Assigned task: Each of the records below must be reproduced verbatim.
##### The input #####
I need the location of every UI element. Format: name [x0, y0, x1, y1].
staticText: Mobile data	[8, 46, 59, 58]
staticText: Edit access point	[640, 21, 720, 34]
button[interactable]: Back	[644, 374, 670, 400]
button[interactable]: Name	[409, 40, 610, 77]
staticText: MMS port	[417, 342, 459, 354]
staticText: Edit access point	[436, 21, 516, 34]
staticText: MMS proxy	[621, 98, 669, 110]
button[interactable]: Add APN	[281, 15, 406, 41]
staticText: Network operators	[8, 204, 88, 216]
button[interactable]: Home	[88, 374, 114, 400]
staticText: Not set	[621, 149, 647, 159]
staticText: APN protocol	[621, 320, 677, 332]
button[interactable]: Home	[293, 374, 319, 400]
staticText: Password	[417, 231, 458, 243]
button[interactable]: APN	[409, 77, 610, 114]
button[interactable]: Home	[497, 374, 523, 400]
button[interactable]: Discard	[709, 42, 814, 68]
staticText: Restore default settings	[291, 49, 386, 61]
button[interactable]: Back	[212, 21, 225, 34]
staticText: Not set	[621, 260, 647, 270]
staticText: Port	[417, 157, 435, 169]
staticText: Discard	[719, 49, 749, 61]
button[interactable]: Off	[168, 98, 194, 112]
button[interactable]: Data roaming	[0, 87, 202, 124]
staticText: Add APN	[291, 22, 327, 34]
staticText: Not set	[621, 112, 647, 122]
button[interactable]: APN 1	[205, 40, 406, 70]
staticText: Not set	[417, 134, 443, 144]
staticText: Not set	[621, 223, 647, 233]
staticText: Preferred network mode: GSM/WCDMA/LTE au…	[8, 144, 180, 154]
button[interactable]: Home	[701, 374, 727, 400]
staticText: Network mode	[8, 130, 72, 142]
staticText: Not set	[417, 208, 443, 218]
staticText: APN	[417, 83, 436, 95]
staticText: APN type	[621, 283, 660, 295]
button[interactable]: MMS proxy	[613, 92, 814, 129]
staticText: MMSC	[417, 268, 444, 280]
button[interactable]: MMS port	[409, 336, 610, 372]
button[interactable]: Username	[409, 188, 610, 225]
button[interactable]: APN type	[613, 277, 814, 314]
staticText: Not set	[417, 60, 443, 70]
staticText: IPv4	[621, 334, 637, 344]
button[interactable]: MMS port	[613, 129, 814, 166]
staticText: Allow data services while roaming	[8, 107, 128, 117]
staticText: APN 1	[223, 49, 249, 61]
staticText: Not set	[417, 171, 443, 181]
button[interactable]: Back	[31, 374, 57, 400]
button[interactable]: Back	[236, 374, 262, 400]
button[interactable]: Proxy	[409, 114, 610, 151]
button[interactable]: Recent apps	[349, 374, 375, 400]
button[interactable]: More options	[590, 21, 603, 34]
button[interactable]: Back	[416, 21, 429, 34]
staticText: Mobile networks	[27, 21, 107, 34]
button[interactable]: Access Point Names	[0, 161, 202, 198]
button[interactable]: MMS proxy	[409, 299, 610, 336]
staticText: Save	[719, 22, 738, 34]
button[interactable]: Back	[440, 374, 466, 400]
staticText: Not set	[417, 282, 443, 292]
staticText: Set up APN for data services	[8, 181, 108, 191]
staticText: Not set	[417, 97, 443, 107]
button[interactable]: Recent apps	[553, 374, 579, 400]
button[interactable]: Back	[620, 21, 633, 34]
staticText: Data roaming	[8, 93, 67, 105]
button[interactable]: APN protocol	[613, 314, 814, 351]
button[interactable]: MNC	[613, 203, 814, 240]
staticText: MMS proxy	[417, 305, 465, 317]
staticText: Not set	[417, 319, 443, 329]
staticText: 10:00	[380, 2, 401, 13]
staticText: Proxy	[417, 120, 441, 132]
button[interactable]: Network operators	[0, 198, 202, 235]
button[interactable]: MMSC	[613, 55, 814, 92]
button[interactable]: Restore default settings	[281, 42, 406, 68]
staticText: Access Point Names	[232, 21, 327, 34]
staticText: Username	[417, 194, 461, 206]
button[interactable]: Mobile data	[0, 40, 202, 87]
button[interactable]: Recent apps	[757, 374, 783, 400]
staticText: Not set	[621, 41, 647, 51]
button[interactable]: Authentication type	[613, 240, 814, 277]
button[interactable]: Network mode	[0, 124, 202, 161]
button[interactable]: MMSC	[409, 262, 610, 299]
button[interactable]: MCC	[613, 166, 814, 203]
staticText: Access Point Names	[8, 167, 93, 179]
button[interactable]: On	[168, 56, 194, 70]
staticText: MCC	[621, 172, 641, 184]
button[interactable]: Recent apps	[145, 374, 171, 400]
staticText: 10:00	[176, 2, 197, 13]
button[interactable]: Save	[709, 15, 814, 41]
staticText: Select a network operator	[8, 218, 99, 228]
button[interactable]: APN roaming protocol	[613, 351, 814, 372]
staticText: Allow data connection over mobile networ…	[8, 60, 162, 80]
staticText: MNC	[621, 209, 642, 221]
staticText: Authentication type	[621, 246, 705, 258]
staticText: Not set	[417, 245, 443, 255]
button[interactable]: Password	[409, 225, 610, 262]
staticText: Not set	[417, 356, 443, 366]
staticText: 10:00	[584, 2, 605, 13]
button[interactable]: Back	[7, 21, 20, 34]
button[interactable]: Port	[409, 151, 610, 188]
#####
Task response:
I need the location of every UI element. Format: name [x0, y0, x1, y1].
staticText: Mobile data	[8, 46, 59, 58]
staticText: Edit access point	[640, 21, 720, 34]
button[interactable]: Back	[644, 374, 670, 400]
button[interactable]: Name	[409, 40, 610, 77]
staticText: MMS port	[417, 342, 459, 354]
staticText: Edit access point	[436, 21, 516, 34]
staticText: MMS proxy	[621, 98, 669, 110]
button[interactable]: Add APN	[281, 15, 406, 41]
staticText: Network operators	[8, 204, 88, 216]
button[interactable]: Home	[88, 374, 114, 400]
staticText: Not set	[621, 149, 647, 159]
staticText: APN protocol	[621, 320, 677, 332]
button[interactable]: Home	[293, 374, 319, 400]
staticText: Password	[417, 231, 458, 243]
button[interactable]: APN	[409, 77, 610, 114]
button[interactable]: Home	[497, 374, 523, 400]
button[interactable]: Discard	[709, 42, 814, 68]
staticText: Restore default settings	[291, 49, 386, 61]
button[interactable]: Back	[212, 21, 225, 34]
staticText: Not set	[621, 260, 647, 270]
staticText: Port	[417, 157, 435, 169]
staticText: Discard	[719, 49, 749, 61]
button[interactable]: Off	[168, 98, 194, 112]
button[interactable]: Data roaming	[0, 87, 202, 124]
staticText: Add APN	[291, 22, 327, 34]
staticText: Not set	[621, 112, 647, 122]
button[interactable]: APN 1	[205, 40, 406, 70]
staticText: Not set	[417, 134, 443, 144]
staticText: Not set	[621, 223, 647, 233]
staticText: Preferred network mode: GSM/WCDMA/LTE au…	[8, 144, 180, 154]
button[interactable]: Home	[701, 374, 727, 400]
staticText: Network mode	[8, 130, 72, 142]
staticText: Not set	[417, 208, 443, 218]
staticText: APN	[417, 83, 436, 95]
staticText: APN type	[621, 283, 660, 295]
button[interactable]: MMS proxy	[613, 92, 814, 129]
staticText: MMSC	[417, 268, 444, 280]
button[interactable]: MMS port	[409, 336, 610, 372]
button[interactable]: Username	[409, 188, 610, 225]
button[interactable]: APN type	[613, 277, 814, 314]
staticText: Not set	[417, 60, 443, 70]
staticText: IPv4	[621, 334, 637, 344]
button[interactable]: MMS port	[613, 129, 814, 166]
staticText: Allow data services while roaming	[8, 107, 128, 117]
staticText: APN 1	[223, 49, 249, 61]
staticText: Not set	[417, 171, 443, 181]
button[interactable]: Back	[31, 374, 57, 400]
button[interactable]: Back	[236, 374, 262, 400]
button[interactable]: Proxy	[409, 114, 610, 151]
button[interactable]: Recent apps	[349, 374, 375, 400]
button[interactable]: More options	[590, 21, 603, 34]
button[interactable]: Back	[416, 21, 429, 34]
staticText: Mobile networks	[27, 21, 107, 34]
button[interactable]: Access Point Names	[0, 161, 202, 198]
button[interactable]: MMS proxy	[409, 299, 610, 336]
staticText: Save	[719, 22, 738, 34]
button[interactable]: Back	[440, 374, 466, 400]
staticText: Not set	[417, 282, 443, 292]
staticText: Set up APN for data services	[8, 181, 108, 191]
staticText: Not set	[417, 97, 443, 107]
button[interactable]: Recent apps	[553, 374, 579, 400]
button[interactable]: Back	[620, 21, 633, 34]
staticText: Data roaming	[8, 93, 67, 105]
button[interactable]: APN protocol	[613, 314, 814, 351]
button[interactable]: MNC	[613, 203, 814, 240]
staticText: MMS proxy	[417, 305, 465, 317]
staticText: Not set	[417, 319, 443, 329]
staticText: 10:00	[380, 2, 401, 13]
staticText: Proxy	[417, 120, 441, 132]
button[interactable]: Network operators	[0, 198, 202, 235]
button[interactable]: MMSC	[613, 55, 814, 92]
button[interactable]: Restore default settings	[281, 42, 406, 68]
staticText: Access Point Names	[232, 21, 327, 34]
staticText: Username	[417, 194, 461, 206]
button[interactable]: Mobile data	[0, 40, 202, 87]
button[interactable]: Recent apps	[757, 374, 783, 400]
staticText: Not set	[621, 41, 647, 51]
button[interactable]: Authentication type	[613, 240, 814, 277]
button[interactable]: Network mode	[0, 124, 202, 161]
button[interactable]: MMSC	[409, 262, 610, 299]
button[interactable]: MCC	[613, 166, 814, 203]
staticText: Access Point Names	[8, 167, 93, 179]
button[interactable]: On	[168, 56, 194, 70]
staticText: MCC	[621, 172, 641, 184]
button[interactable]: Recent apps	[145, 374, 171, 400]
staticText: 10:00	[176, 2, 197, 13]
button[interactable]: Save	[709, 15, 814, 41]
staticText: Select a network operator	[8, 218, 99, 228]
button[interactable]: APN roaming protocol	[613, 351, 814, 372]
staticText: Allow data connection over mobile networ…	[8, 60, 162, 80]
staticText: MNC	[621, 209, 642, 221]
staticText: Authentication type	[621, 246, 705, 258]
staticText: Not set	[417, 245, 443, 255]
button[interactable]: Password	[409, 225, 610, 262]
staticText: Not set	[417, 356, 443, 366]
staticText: 10:00	[584, 2, 605, 13]
button[interactable]: Back	[7, 21, 20, 34]
button[interactable]: Port	[409, 151, 610, 188]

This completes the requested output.